2023 WHO Classification of Central Nervous System Tumors
The 2021 WHO Classification of Central Nervous System (CNS) Tumors (5th Edition) represents a significant paradigm shift in CNS tumor classification, emphasizing molecular characteristics alongside histological features for more accurate diagnosis, prognosis, and treatment planning. 1, 2
Major Changes in the 5th Edition (CNS5)
Structural and Nomenclature Changes
- Tumor classification now focuses on tumor type alone, with grading defined within each tumor type rather than across types 1
- Arabic numerals replace Roman numerals for grading (e.g., CNS WHO grade 4 instead of WHO grade IV) 3
- Terms "entity" and "variant" have been replaced by "type" and "subtype" 4
- Introduction of "layered reporting" and "integrated diagnosis" combining histological and molecular parameters 4
Adult-Type Diffuse Gliomas
- Simplified into three main groups based on IDH and 1p/19q status 2:
- Oligodendroglioma, IDH-mutant and 1p19q codeleted (CNS WHO grade 2 or 3)
- Astrocytoma, IDH-mutant (CNS WHO grades 2-4)
- Glioblastoma, IDH-wildtype (CNS WHO grade 4)
- Former IDH-mutant glioblastomas are now classified as astrocytoma, IDH-mutant, CNS WHO grade 4 3
- Diffuse gliomas without IDH mutation but with molecular features of glioblastoma are classified as glioblastoma, IDH-wildtype 1
Pediatric-Type Diffuse Gliomas
- Now classified separately from adult-type gliomas 1, 2
- Four main types recognized 5:
- Diffuse hemispheric glioma, H3 G34-mutant
- Diffuse pediatric-type high-grade glioma, H3 wild-type and IDH wild-type
- Infant-type hemispheric glioma
- Diffuse midline glioma (DMG), H3 K27-altered (formerly H3 K27M-mutant) 3
Meningiomas
- Now classified as a single tumor type with molecular grading parameters 2
- Introduction of molecular biomarkers for grading: TERT promoter mutations and homozygous deletion of CDKN2A/B as markers for CNS WHO grade 3 5
- Rhabdoid and papillary meningiomas now stratified into grades 1-3 based on histological criteria rather than automatically assigned grade 3 5
- Recommendation to assign CNS WHO grade 2 for cases with CNS WHO grade 1 morphology but chromosomal arm 1p deletion in combination with 22q deletion and/or NF2 oncogenic variants 5
Ependymomas
- First-time classification based on integration of anatomical location, histopathology, and molecular alterations 2
Molecular Diagnostic Tools
- Endorsement of DNA methylation profiling for diagnosis of some tumor types/subtypes 4
- Multiple molecular characteristics now essential diagnostic criteria 6
- Recommended molecular testing methods include 6:
- DNA and RNA next-generation sequencing
- Methylome profiling
- Select assays for single/limited target analyses
- Immunohistochemistry
- MGMT promoter methylation status analysis (especially for IDH-wildtype glioblastomas)

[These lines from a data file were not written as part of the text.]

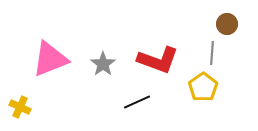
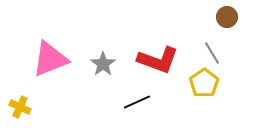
brown circle: moved 7 px up
gray line: rotated 35 degrees counterclockwise
yellow pentagon: moved 1 px right, 4 px up
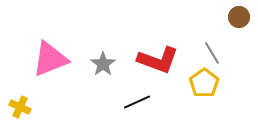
brown circle: moved 12 px right
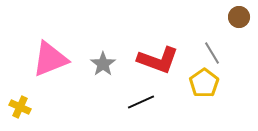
black line: moved 4 px right
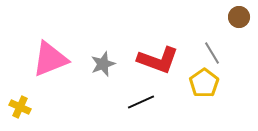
gray star: rotated 15 degrees clockwise
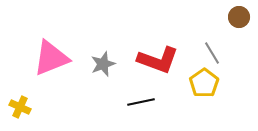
pink triangle: moved 1 px right, 1 px up
black line: rotated 12 degrees clockwise
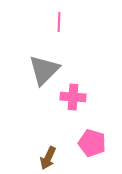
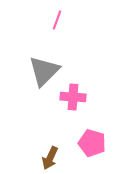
pink line: moved 2 px left, 2 px up; rotated 18 degrees clockwise
gray triangle: moved 1 px down
brown arrow: moved 2 px right
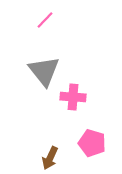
pink line: moved 12 px left; rotated 24 degrees clockwise
gray triangle: rotated 24 degrees counterclockwise
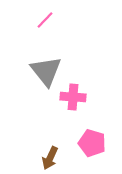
gray triangle: moved 2 px right
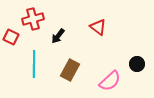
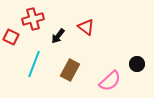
red triangle: moved 12 px left
cyan line: rotated 20 degrees clockwise
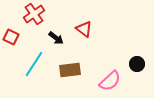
red cross: moved 1 px right, 5 px up; rotated 20 degrees counterclockwise
red triangle: moved 2 px left, 2 px down
black arrow: moved 2 px left, 2 px down; rotated 91 degrees counterclockwise
cyan line: rotated 12 degrees clockwise
brown rectangle: rotated 55 degrees clockwise
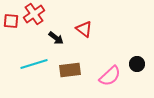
red square: moved 16 px up; rotated 21 degrees counterclockwise
cyan line: rotated 40 degrees clockwise
pink semicircle: moved 5 px up
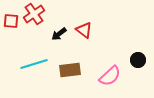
red triangle: moved 1 px down
black arrow: moved 3 px right, 4 px up; rotated 105 degrees clockwise
black circle: moved 1 px right, 4 px up
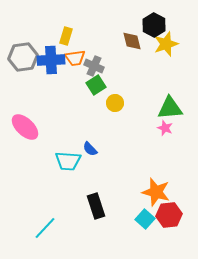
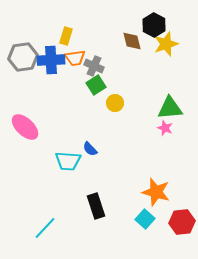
red hexagon: moved 13 px right, 7 px down
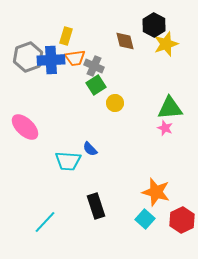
brown diamond: moved 7 px left
gray hexagon: moved 5 px right; rotated 12 degrees counterclockwise
red hexagon: moved 2 px up; rotated 20 degrees counterclockwise
cyan line: moved 6 px up
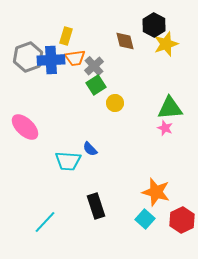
gray cross: rotated 24 degrees clockwise
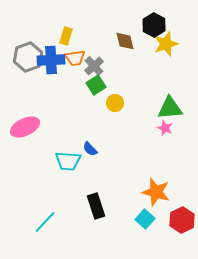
pink ellipse: rotated 68 degrees counterclockwise
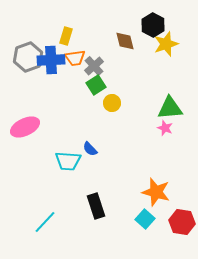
black hexagon: moved 1 px left
yellow circle: moved 3 px left
red hexagon: moved 2 px down; rotated 25 degrees counterclockwise
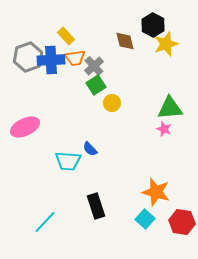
yellow rectangle: rotated 60 degrees counterclockwise
pink star: moved 1 px left, 1 px down
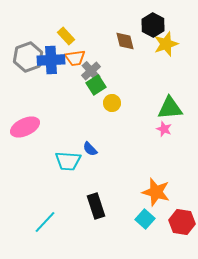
gray cross: moved 3 px left, 5 px down
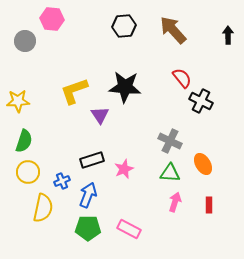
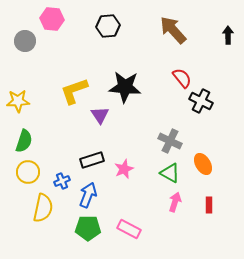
black hexagon: moved 16 px left
green triangle: rotated 25 degrees clockwise
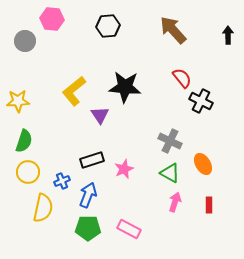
yellow L-shape: rotated 20 degrees counterclockwise
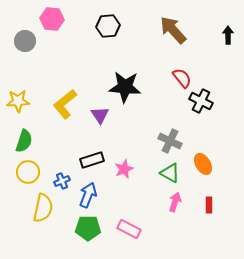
yellow L-shape: moved 9 px left, 13 px down
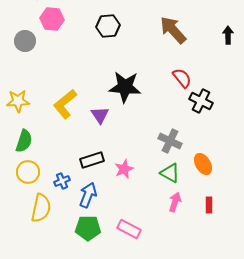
yellow semicircle: moved 2 px left
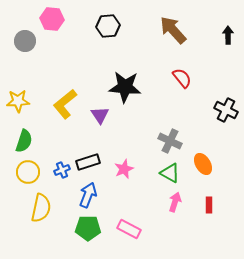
black cross: moved 25 px right, 9 px down
black rectangle: moved 4 px left, 2 px down
blue cross: moved 11 px up
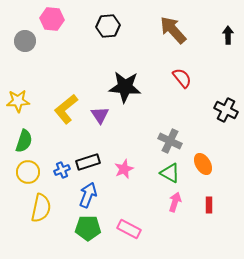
yellow L-shape: moved 1 px right, 5 px down
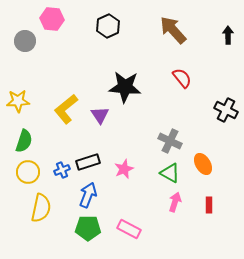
black hexagon: rotated 20 degrees counterclockwise
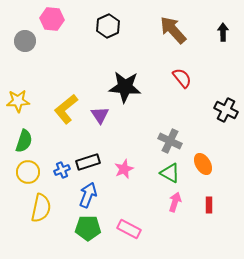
black arrow: moved 5 px left, 3 px up
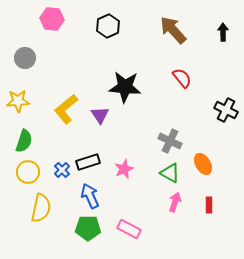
gray circle: moved 17 px down
blue cross: rotated 21 degrees counterclockwise
blue arrow: moved 2 px right, 1 px down; rotated 45 degrees counterclockwise
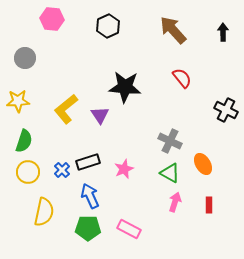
yellow semicircle: moved 3 px right, 4 px down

Targeted Therapy Considerations
- Molecular testing increasingly important for identifying potential therapeutic targets 5
- Common molecular alterations with therapeutic implications include:
- BRAF alterations (especially BRAF::KIAA fusions)
- NTRK fusions
- MET fusions
- FGFR alterations 5
Clinical Implications
- More objective and reproducible tumor classification based on molecular genetic alterations 2
- Better correlation between diagnosis and clinical behavior 1, 2
- Improved ability to offer individualized treatment options 2
- Enhanced capability to enroll homogeneous patient populations in clinical trials 2
Common Pitfalls and Caveats
- The current WHO classification system should be considered an intermediate stage toward further refinement 1
- Molecular testing may not be universally available, potentially limiting implementation 6
- Interpretation of molecular findings requires integration with histological features 4
- Different databases may result in different interpretations of molecular alterations 5
The 2023 WHO Classification represents a significant evolution in CNS tumor diagnosis, emphasizing the integration of molecular and histological features for more precise diagnosis and treatment planning.